Among the lines of the records, please find those that contain the word "site" and copy them.
Data in this exercise section start
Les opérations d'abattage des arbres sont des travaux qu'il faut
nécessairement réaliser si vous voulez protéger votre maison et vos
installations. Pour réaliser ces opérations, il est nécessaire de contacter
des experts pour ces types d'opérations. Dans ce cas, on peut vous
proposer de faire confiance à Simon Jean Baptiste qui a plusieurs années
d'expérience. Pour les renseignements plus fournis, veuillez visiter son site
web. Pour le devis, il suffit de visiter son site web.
Data in this exercise section end
Expected output:
d'expérience. Pour les renseignements plus fournis, veuillez visiter son site
web. Pour le devis, il suffit de visiter son site web.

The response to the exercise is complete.